Besides, carbon is not the limiting factor for organic growth in most places (nitrogen and iron tend to be more scarce).
Lack of biodiversity in the short term is a much smaller problem in comparision... specially considering that divergent evolution is a thing. Biodiversity is just a function of life, biomass and time. Hence, in the longer term, if nothing is done about this, biodiversity is going to be lost... because biomass will be lost... because of fossilization of carbon.
Useful nitrogen is not scarce compared to useful carbon. Remember that carbon has to be suspended in the air as CO2 for plants to capture it, trap solar energy and make it usable for the rest of the living beings. Carbon just happening to be on earth in other forms is not enough. So, we have 0.05% CO2 and 75% nitrogen in the atmosphere. We are definitely not running out of nitrogen. Similarly, earth is made up of 80% iron. We're not running out of it either. It's the CO2 that in danger of being lost because of fossilization.
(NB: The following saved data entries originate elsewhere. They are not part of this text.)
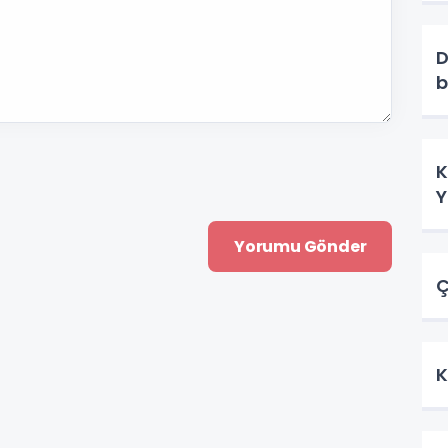
D
b
K
Y
Ç
K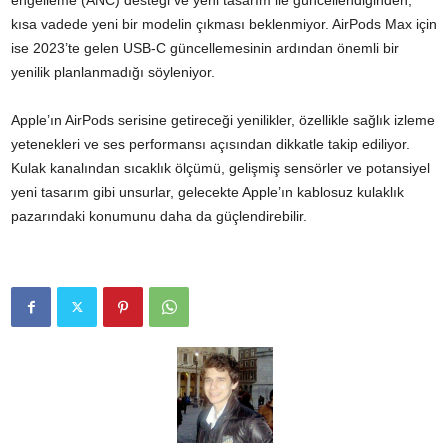
engelleme (ANC) desteği ve yeni tasarım ile güncellendiğinden,
kısa vadede yeni bir modelin çıkması beklenmiyor. AirPods Max için
ise 2023’te gelen USB-C güncellemesinin ardından önemli bir
yenilik planlanmadığı söyleniyor.
Apple’ın AirPods serisine getireceği yenilikler, özellikle sağlık izleme
yetenekleri ve ses performansı açısından dikkatle takip ediliyor.
Kulak kanalından sıcaklık ölçümü, gelişmiş sensörler ve potansiyel
yeni tasarım gibi unsurlar, gelecekte Apple’ın kablosuz kulaklık
pazarındaki konumunu daha da güçlendirebilir.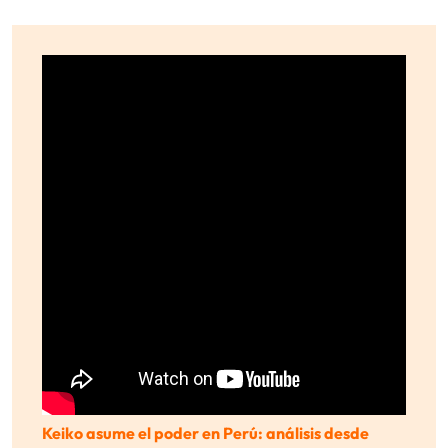
Keiko asume el poder en Perú: análisis desde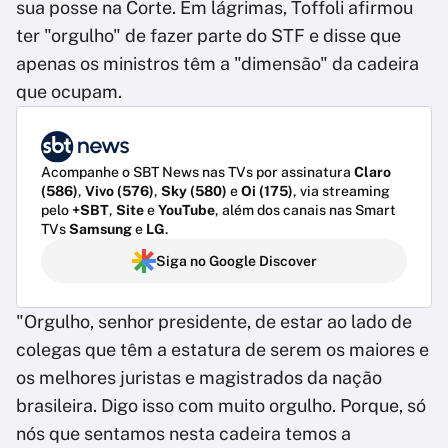
sua posse na Corte. Em lágrimas, Toffoli afirmou
ter "orgulho" de fazer parte do STF e disse que
apenas os ministros têm a "dimensão" da cadeira
que ocupam.
Acompanhe o SBT News nas TVs por assinatura
Claro
(586)
,
Vivo (576)
,
Sky (580)
e
Oi (175)
, via streaming
pelo
+SBT
,
Site
e
YouTube
, além dos canais nas Smart
TVs
Samsung
e
LG
.
Siga no Google Discover
"Orgulho, senhor presidente, de estar ao lado de
colegas que têm a estatura de serem os maiores e
os melhores juristas e magistrados da nação
brasileira. Digo isso com muito orgulho. Porque, só
nós que sentamos nesta cadeira temos a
First of all, the supersized national oil companies are far worse than the multinationals
Exxon, for example, is now controlled to an extent by activist investor hedge funds that want energy giants to pursue greener energy, and to think more about the future [1]
However, for right now, green energy is not self-sustaining, and cannot provide the energy we need [2]. The question then is, how do we transition in a meaningful manner? How do we curtail methane emissions, and others, which are among some of the worst problems stemming from oil/gas production? Are the energy giants making the right investments now into potential future energy sources that could lead to a greener future? Do we have the right options, or are we missing big ones, that, properly funded, could result in potentially quadrillions and quintillions of BTUs? [3]
Please keep in mind that producing energy on the massive scale required for geo-level requirements is a decades to centuries, and trillions to tens of trillions type of engineering problem set.
What many people consider green energy such as mega-dams and hydro have had horrible impacts on flora & fauna. Technology is both the problem, and, potentially, a set of solutions [4]
Caveat: I am investor in Exxon, and a number of other companies in both green and transitioning to green areas.
[1] https://www.nytimes.com/2021/06/09/business/exxon-mobil-engi...
[2] https://greeninnovationindex.org/2021-edition/energy-efficie...
These oil companies are going to try survive as long as possible by a astroturfing, throw out misleading studies, bribing public officials, any means necessary to make as much money as possible. Because at the end of the day for a corporation its about making money nothing else.
What we got do is get the government to stop subsidizing oil/gas/coal. At this point we have made less then zero impact on carbon emissions. We're still going up in carbon emissions at the beginning of covid we saw a slight reduction but we're well above pre-covid levels.
The issue I see is the money that being made from oil/gas/coal is peanuts compare to the damage thats being done and the damage thats going to occur.